_Exercise details_:
Select every line below containing the word "rester".

---------- Given records ----------

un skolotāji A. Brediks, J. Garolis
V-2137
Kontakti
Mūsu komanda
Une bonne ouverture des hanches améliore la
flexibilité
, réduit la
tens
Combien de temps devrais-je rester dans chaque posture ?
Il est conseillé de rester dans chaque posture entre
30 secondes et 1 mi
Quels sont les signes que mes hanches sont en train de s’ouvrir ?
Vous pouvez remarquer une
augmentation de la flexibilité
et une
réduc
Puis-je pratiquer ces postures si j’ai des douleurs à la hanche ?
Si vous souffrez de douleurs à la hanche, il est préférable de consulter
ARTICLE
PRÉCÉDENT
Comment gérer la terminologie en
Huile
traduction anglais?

----------
---------- Given records ----------

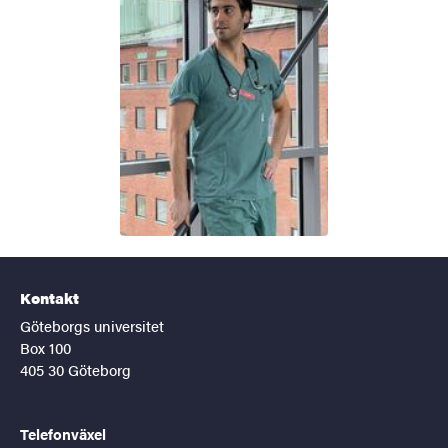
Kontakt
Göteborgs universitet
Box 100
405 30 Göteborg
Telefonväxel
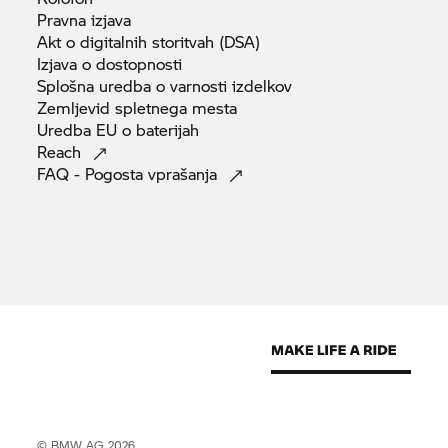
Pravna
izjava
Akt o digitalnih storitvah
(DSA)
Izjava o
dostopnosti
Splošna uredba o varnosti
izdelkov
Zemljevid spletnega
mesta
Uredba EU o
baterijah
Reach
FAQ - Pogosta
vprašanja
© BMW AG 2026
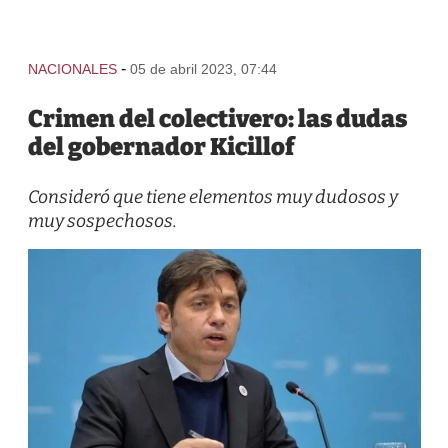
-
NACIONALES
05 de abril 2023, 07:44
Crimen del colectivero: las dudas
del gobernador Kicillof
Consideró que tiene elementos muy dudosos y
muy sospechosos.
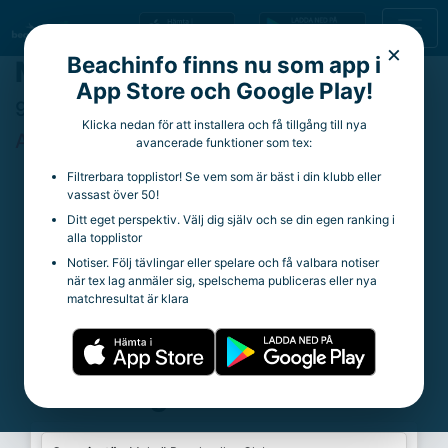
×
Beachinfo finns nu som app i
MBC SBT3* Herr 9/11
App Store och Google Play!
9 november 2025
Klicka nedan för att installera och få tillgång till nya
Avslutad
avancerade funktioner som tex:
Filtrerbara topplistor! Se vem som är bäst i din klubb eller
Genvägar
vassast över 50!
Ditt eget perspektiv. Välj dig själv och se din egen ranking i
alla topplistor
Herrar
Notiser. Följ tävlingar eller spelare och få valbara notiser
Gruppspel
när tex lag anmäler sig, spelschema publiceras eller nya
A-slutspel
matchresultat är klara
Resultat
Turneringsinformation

----------
---------- Given records ----------

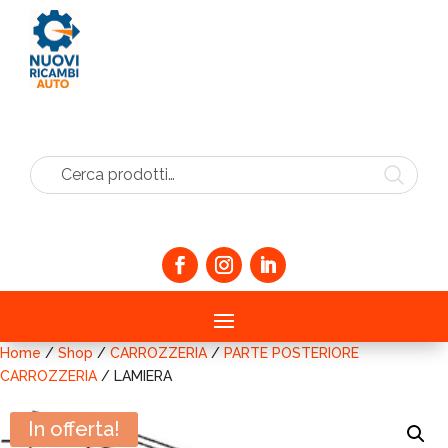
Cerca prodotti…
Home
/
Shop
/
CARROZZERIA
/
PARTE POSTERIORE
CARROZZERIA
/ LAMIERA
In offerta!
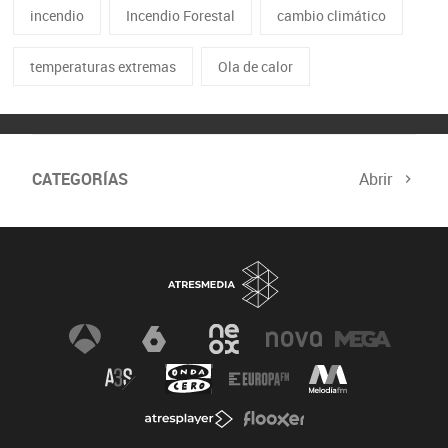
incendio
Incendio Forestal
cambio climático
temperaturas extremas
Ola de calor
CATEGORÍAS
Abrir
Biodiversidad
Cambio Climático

----------

_Output for this task_:
Combien de temps devrais-je rester dans chaque posture ?
Il est conseillé de rester dans chaque posture entre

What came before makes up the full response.